*Recorded data*.

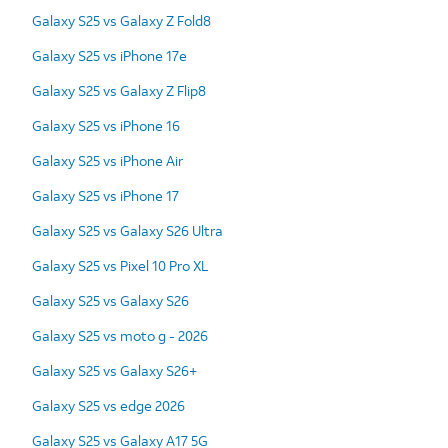
Galaxy S25 vs Galaxy Z Fold8
Galaxy S25 vs iPhone 17e
Galaxy S25 vs Galaxy Z Flip8
Galaxy S25 vs iPhone 16
Galaxy S25 vs iPhone Air
Galaxy S25 vs iPhone 17
Galaxy S25 vs Galaxy S26 Ultra
Galaxy S25 vs Pixel 10 Pro XL
Galaxy S25 vs Galaxy S26
Galaxy S25 vs moto g - 2026
Galaxy S25 vs Galaxy S26+
Galaxy S25 vs edge 2026
Galaxy S25 vs Galaxy A17 5G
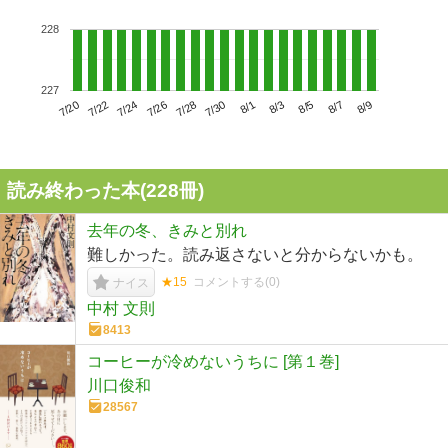
228
227
7/24
7/30
8/5
7/20
7/26
8/1
8/7
7/22
7/28
8/3
8/9
読み終わった本(
228
冊)
去年の冬、きみと別れ
難しかった。読み返さないと分からないかも。
★15
コメントする(
0
)
ナイス
中村 文則
8413
コーヒーが冷めないうちに [第１巻]
川口俊和
28567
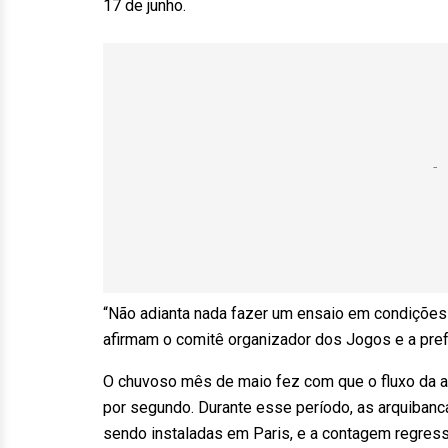
17 de junho.
“Não adianta nada fazer um ensaio em condições 
afirmam o comitê organizador dos Jogos e a prefei
O chuvoso mês de maio fez com que o fluxo da ar
por segundo. Durante esse período, as arquibanc
sendo instaladas em Paris, e a contagem regress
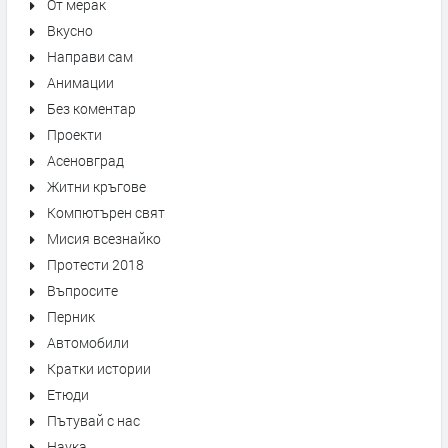
От мерак
Вкусно
Направи сам
Анимации
Без коментар
Проекти
Асеновград
Житни кръгове
Компютърен свят
Мисия всезнайко
Протести 2018
Въпросите
Перник
Автомобили
Кратки истории
Етюди
Пътувай с нас
Наука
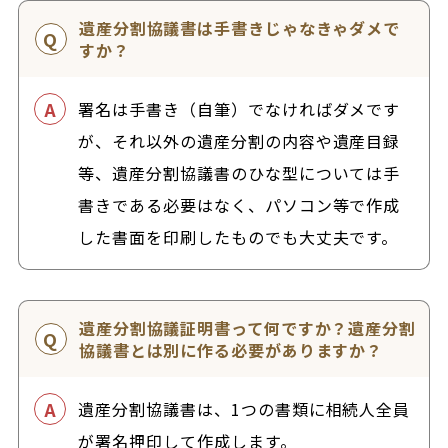
遺産分割協議書は手書きじゃなきゃダメで
すか？
署名は手書き（自筆）でなければダメです
が、それ以外の遺産分割の内容や遺産目録
等、遺産分割協議書のひな型については手
書きである必要はなく、パソコン等で作成
した書面を印刷したものでも大丈夫です。
遺産分割協議証明書って何ですか？遺産分割
協議書とは別に作る必要がありますか？
遺産分割協議書は、1つの書類に相続人全員
が署名押印して作成します。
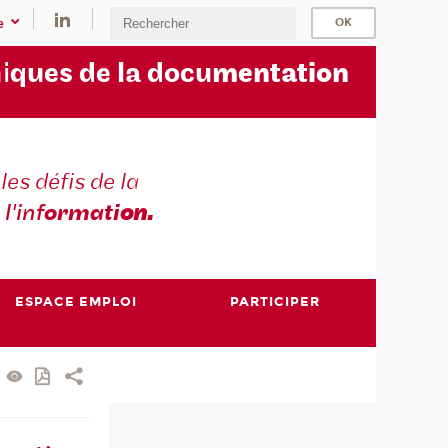
e
i
ques de la docu
mentation
les défis de la
 l'inf
ormati
on.
ESPACE EMPLOI
PARTICIPER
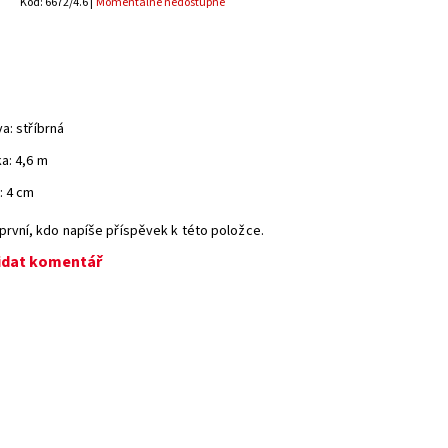
Kód: 6672/4.6 |
Momentálně nedostupné
a: stříbrná
a: 4,6 m
: 4 cm
první, kdo napíše příspěvek k této položce.
idat komentář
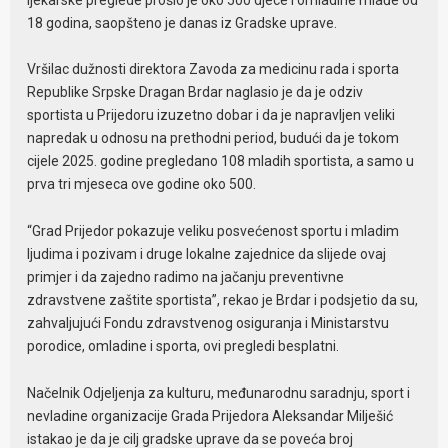
18 godina, saopšteno je danas iz Gradske uprave.
Vršilac dužnosti direktora Zavoda za medicinu rada i sporta
Republike Srpske Dragan Brdar naglasio je da je odziv
sportista u Prijedoru izuzetno dobar i da je napravljen veliki
napredak u odnosu na prethodni period, budući da je tokom
cijele 2025. godine pregledano 108 mladih sportista, a samo u
prva tri mjeseca ove godine oko 500.
“Grad Prijedor pokazuje veliku posvećenost sportu i mladim
ljudima i pozivam i druge lokalne zajednice da slijede ovaj
primjer i da zajedno radimo na jačanju preventivne
zdravstvene zaštite sportista”, rekao je Brdar i podsjetio da su,
zahvaljujući Fondu zdravstvenog osiguranja i Ministarstvu
porodice, omladine i sporta, ovi pregledi besplatni.
Načelnik Odjeljenja za kulturu, međunarodnu saradnju, sport i
nevladine organizacije Grada Prijedora Aleksandar Milješić
istakao je da je cilj gradske uprave da se poveća broj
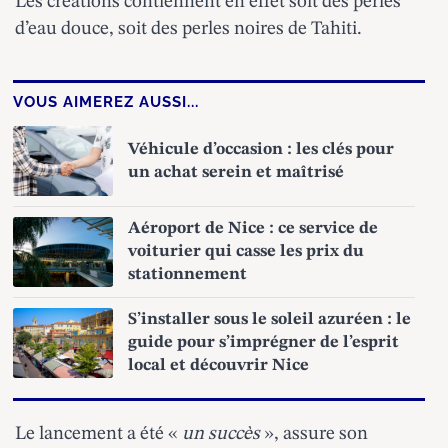
Les créations contiennent en effet soit des perles
d’eau douce, soit des perles noires de Tahiti.
VOUS AIMEREZ AUSSI...
Véhicule d’occasion : les clés pour
un achat serein et maîtrisé
Aéroport de Nice : ce service de
voiturier qui casse les prix du
stationnement
S’installer sous le soleil azuréen : le
guide pour s’imprégner de l’esprit
local et découvrir Nice
Le lancement a été «
un succès
», assure son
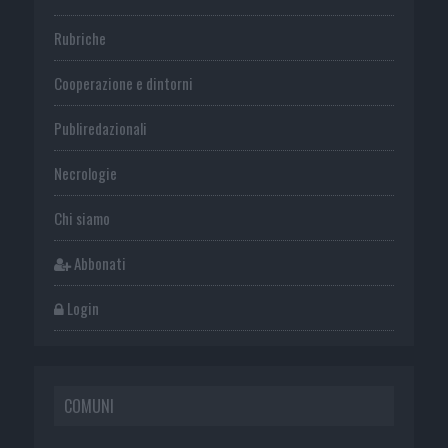
Rubriche
Cooperazione e dintorni
Publiredazionali
Necrologie
Chi siamo
Abbonati
Login
COMUNI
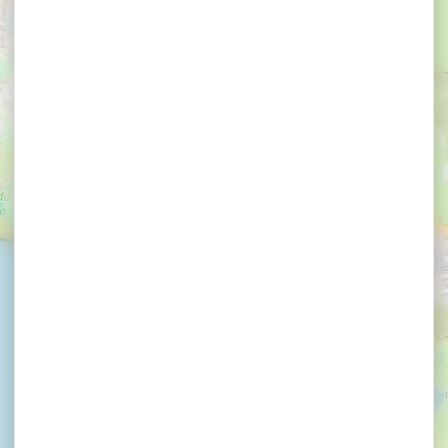
×
Aire de stationnement du Sanso
Aire de stationnement
du Sanso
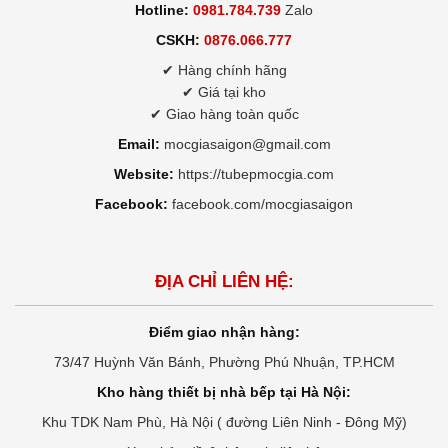
Hotline:
0981.784.739
Zalo
CSKH:
0876.066.777
✔ Hàng chính hãng
✔ Giá tại kho
✔ Giao hàng toàn quốc
Email:
mocgiasaigon@gmail.com
Website:
https://tubepmocgia.com
Facebook:
facebook.com/mocgiasaigon
ĐỊA CHỈ LIÊN HỆ:
Điểm giao nhận hàng:
73/47 Huỳnh Văn Bánh, Phường Phú Nhuận, TP.HCM
Kho hàng thiết bị nhà bếp tại Hà Nội:
Khu TDK Nam Phù, Hà Nội ( đường Liên Ninh - Đông Mỹ)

*Exercise description*. Wherever a line of the data holds "Sanso", copy that line.

*Answer box*.
Aire de stationnement du Sanso
du Sanso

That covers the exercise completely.